-- STORED DATA follows --

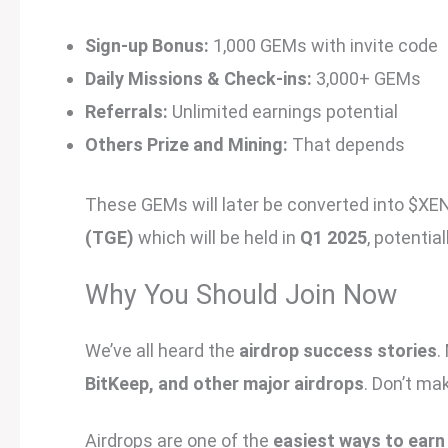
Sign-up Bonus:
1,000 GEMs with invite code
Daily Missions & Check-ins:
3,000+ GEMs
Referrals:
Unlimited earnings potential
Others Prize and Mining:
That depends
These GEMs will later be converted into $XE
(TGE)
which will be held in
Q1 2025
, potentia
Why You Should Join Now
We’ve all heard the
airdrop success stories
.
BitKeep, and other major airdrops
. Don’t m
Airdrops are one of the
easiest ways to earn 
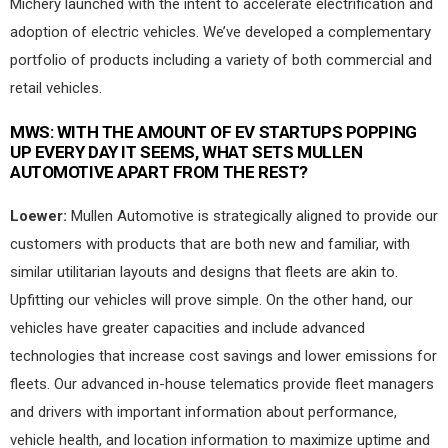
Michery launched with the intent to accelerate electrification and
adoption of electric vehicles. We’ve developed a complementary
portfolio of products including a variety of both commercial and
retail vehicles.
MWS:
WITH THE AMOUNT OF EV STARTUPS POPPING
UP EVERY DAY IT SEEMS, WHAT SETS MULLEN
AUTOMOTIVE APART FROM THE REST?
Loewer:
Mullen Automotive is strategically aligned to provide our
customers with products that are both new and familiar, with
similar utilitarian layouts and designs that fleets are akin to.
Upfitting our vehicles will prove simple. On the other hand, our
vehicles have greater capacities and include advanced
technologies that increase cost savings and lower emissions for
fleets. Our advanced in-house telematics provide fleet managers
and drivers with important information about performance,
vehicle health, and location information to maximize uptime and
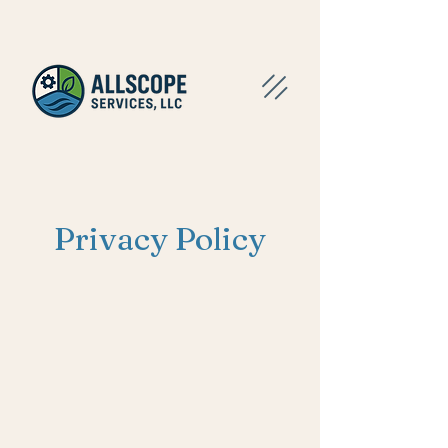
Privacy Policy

-- STORED DATA concluded --
-- STORED DATA follows --

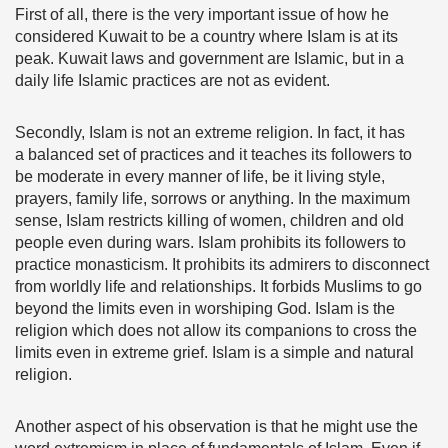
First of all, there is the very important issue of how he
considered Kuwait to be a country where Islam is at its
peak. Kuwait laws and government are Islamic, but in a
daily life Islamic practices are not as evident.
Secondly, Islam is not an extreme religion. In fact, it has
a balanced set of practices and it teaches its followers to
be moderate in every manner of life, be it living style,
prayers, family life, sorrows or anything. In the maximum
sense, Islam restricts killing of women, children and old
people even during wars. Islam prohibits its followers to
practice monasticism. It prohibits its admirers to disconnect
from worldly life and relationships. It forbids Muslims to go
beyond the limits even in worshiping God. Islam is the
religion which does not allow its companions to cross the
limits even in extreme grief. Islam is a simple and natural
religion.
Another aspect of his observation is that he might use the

-- STORED DATA concluded --

▸ AIM OF THE EXERCISE
Would you copy, unchanged, the stretch of the records above that begins at the line containing "people even during" and ends at the line containing "Another aspect of", and only that?

▸ ANSWER FOR THE TASK
people even during wars. Islam prohibits its followers to
practice monasticism. It prohibits its admirers to disconnect
from worldly life and relationships. It forbids Muslims to go
beyond the limits even in worshiping God. Islam is the
religion which does not allow its companions to cross the
limits even in extreme grief. Islam is a simple and natural
religion.
Another aspect of his observation is that he might use the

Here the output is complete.